***** Given information
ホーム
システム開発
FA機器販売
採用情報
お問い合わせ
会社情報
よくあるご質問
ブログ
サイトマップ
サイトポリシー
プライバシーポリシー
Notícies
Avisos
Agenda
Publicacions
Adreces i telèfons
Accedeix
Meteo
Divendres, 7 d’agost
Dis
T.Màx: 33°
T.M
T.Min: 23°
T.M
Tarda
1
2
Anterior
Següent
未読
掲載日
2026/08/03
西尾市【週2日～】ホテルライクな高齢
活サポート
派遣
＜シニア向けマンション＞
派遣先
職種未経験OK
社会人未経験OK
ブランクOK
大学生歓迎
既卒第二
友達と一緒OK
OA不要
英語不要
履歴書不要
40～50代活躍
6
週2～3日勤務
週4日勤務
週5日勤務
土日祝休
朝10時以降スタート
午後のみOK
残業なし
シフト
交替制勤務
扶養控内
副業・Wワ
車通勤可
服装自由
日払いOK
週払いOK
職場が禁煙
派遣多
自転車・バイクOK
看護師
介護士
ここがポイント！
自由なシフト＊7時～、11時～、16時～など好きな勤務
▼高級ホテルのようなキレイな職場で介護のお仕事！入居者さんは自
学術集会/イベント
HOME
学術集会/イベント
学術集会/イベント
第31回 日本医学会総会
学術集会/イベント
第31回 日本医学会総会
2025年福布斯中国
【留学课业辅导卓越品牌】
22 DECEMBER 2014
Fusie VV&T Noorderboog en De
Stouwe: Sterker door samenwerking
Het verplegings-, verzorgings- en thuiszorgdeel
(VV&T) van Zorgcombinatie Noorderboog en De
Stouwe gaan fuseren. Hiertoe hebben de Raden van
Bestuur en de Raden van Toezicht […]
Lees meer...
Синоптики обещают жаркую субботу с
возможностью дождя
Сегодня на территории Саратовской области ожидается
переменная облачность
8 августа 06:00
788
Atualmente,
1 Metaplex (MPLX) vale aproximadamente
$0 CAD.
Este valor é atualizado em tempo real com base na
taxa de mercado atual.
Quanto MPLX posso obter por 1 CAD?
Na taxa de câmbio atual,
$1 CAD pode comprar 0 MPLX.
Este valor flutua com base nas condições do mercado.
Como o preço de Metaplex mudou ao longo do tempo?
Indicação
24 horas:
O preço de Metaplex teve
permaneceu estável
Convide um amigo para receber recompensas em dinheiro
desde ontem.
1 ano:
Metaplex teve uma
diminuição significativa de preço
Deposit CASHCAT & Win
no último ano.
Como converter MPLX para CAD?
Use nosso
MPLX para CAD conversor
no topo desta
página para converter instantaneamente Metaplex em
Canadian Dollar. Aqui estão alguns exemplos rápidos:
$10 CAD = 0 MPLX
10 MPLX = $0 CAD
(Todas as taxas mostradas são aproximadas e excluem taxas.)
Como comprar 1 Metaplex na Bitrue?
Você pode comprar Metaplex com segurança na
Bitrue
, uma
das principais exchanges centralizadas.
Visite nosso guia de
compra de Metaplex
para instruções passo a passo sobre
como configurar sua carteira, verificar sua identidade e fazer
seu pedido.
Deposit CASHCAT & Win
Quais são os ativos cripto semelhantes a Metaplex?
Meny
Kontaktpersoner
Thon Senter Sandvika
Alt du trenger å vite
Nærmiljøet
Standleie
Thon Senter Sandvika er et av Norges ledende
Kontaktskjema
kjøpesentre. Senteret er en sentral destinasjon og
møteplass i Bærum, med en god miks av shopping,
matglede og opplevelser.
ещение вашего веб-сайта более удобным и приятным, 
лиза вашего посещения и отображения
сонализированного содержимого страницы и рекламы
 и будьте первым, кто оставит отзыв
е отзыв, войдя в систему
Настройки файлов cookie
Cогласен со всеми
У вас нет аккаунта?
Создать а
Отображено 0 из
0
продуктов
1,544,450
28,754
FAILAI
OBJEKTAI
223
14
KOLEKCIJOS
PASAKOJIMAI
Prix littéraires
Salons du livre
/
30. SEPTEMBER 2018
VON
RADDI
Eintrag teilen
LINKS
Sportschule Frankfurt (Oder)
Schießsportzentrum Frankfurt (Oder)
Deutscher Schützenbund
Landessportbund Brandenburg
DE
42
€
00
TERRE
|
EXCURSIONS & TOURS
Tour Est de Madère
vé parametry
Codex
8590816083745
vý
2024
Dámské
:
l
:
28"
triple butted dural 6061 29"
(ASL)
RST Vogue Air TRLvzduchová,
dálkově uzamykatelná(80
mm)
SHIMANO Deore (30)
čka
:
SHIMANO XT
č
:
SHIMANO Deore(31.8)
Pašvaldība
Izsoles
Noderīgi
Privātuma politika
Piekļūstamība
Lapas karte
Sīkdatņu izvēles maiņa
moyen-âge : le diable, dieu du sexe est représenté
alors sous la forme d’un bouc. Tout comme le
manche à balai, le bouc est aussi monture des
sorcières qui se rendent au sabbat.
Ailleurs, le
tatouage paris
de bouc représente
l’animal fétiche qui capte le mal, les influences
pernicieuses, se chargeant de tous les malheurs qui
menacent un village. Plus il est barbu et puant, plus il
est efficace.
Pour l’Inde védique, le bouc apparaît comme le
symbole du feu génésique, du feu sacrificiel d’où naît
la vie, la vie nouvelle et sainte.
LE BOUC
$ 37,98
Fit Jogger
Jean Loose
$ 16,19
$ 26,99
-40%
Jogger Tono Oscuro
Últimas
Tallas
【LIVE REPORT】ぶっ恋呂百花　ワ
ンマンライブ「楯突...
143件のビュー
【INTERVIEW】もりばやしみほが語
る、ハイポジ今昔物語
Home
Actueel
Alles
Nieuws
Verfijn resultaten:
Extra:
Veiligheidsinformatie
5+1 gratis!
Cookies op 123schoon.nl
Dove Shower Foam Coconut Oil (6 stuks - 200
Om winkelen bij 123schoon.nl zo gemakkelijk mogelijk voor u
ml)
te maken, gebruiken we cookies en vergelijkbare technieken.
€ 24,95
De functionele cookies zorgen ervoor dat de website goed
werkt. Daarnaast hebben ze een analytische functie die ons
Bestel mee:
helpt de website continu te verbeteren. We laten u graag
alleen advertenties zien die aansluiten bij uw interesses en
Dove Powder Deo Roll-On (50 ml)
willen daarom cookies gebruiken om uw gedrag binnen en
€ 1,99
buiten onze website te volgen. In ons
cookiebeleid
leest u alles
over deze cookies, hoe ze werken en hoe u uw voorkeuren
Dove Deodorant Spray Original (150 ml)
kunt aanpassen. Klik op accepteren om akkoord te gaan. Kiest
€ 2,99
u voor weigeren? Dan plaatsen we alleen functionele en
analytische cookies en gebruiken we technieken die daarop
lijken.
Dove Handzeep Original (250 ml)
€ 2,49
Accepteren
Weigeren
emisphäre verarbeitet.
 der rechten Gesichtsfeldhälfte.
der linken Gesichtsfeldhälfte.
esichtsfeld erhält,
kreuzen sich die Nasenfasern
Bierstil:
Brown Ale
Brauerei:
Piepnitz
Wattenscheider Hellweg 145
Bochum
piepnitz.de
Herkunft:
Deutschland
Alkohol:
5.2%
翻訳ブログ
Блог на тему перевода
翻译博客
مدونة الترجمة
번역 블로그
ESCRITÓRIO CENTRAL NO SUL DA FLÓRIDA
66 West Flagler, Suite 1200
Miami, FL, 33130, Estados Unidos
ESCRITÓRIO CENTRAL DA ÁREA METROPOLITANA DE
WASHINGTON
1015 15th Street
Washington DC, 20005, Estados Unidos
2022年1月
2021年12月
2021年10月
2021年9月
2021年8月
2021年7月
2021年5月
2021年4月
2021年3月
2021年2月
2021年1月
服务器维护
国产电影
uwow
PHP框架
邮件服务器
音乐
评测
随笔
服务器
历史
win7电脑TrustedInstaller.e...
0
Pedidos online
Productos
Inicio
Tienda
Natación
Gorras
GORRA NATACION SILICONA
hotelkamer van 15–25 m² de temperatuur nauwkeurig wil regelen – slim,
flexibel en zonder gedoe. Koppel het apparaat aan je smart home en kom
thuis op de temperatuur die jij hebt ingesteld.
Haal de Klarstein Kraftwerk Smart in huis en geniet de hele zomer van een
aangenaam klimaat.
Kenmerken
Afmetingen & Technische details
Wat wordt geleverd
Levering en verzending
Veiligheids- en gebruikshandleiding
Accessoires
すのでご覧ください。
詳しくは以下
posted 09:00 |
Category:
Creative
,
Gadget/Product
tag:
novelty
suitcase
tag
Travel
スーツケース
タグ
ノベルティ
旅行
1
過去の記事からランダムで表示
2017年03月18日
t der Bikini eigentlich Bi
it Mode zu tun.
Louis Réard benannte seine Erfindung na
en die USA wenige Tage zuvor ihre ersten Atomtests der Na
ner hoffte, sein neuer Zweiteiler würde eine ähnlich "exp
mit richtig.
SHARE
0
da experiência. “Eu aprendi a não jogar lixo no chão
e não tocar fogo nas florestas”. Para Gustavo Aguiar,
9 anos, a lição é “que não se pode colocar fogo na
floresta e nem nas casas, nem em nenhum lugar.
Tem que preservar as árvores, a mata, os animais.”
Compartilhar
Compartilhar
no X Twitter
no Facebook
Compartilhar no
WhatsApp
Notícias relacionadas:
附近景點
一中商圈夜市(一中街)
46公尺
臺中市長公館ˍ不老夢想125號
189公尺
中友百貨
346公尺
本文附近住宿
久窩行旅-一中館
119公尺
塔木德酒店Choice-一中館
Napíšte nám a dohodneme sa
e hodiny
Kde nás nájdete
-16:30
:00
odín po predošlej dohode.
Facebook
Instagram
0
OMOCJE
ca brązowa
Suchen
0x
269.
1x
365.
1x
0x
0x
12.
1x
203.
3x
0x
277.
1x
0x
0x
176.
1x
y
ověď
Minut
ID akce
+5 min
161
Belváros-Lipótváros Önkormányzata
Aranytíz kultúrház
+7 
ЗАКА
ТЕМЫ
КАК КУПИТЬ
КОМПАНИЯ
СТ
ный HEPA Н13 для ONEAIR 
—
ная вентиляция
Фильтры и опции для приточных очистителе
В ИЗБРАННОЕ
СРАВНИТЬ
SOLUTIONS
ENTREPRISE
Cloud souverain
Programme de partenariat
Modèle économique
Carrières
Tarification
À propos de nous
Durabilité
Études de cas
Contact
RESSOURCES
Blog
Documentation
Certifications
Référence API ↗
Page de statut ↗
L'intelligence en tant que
**********
Exercise aim => Print exactly the lines of the listing above starting at the line containing "2017年03月18日" and ending at the line containing "Tem que preservar", both included.

Reply =>
2017年03月18日
t der Bikini eigentlich Bi
it Mode zu tun.
Louis Réard benannte seine Erfindung na
en die USA wenige Tage zuvor ihre ersten Atomtests der Na
ner hoffte, sein neuer Zweiteiler würde eine ähnlich "exp
mit richtig.
SHARE
0
da experiência. “Eu aprendi a não jogar lixo no chão
e não tocar fogo nas florestas”. Para Gustavo Aguiar,
9 anos, a lição é “que não se pode colocar fogo na
floresta e nem nas casas, nem em nenhum lugar.
Tem que preservar as árvores, a mata, os animais.”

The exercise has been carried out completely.